Una situazione simile a quella che si è creata due mesi dopo, quando lo sgombero immediato degli ex uffici postali è stato contrastato da un presidio, in strada e sul tetto, in cui come rete di cucine abbiamo fornito pasti caldi per tre giorni consecutivi, e nel pieno del freddo dicembrino.
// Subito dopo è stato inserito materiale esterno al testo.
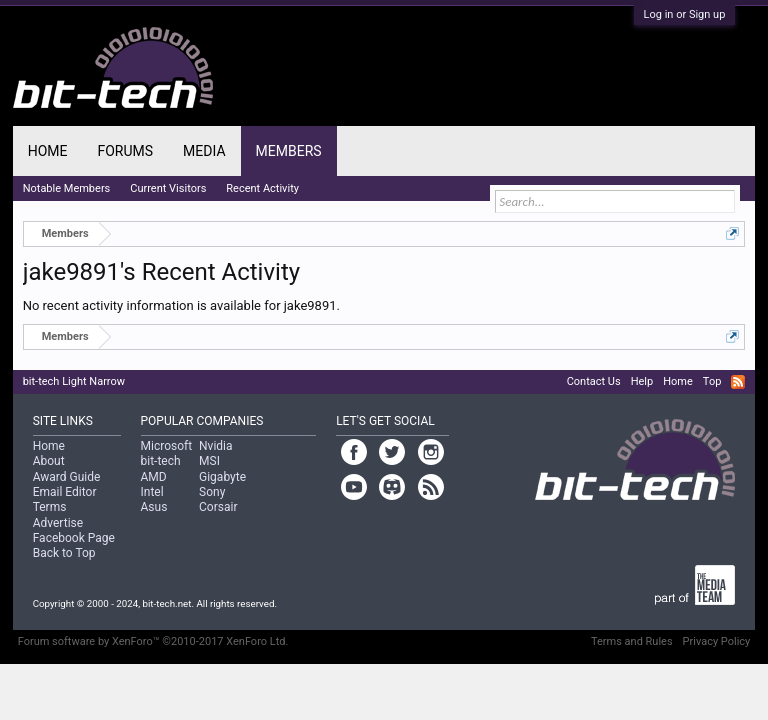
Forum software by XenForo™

E' per condividere questa esperienza, e per arricchirla con altre sorte in giro per l'Italia, che abbiamo voluto lanciare questo festival di inizio maggio. Perché scommettiamo nell'incontro e nel confronto delle varie esperienze che vorranno partecipare e siamo mossi dal desiderio di contagio, con la convinzione che nessuno abbia la 'ricetta rivoluzionaria' in tasca. L'evento, che avrà luogo in un posto ancora da definirsi, durerà due giorni, il sabato sarà dedicato a tavoli di lavoro e di discussione, mentre la domenica ci sarà una grande giornata di cucina di strada.
Tra i punti nodali della discussione ci sarà il rapporto delle cucine con la filiera, le questioni dello sfruttamento (umano e animale) legato all'agro-alimentare, la controversa gestione dei pasti da parte delle cooperative alimentari all'interno dei servizi come scuole e ospedali, nei centri d'accoglienza e nelle carceri e il tema dell'organizzazione della cucina stessa, che prenda in considerazione diversi aspetti come le politiche di prezzo, la remunerabilità del lavoro, l'apertura e l'accessibilità ai pasti non solo dal punto di vista economico, cercando di mettere a fuoco le domande da porsi per rendere le cucine autogestite dei progetti veramente "popolari".
Cucinieri sovversivi, buongustai, produttori e trasformatori sono avvisati. La data è il 7 e l'8 maggio, il luogo è Bologna. Il dado è tratto. L'acqua bolle in pentola.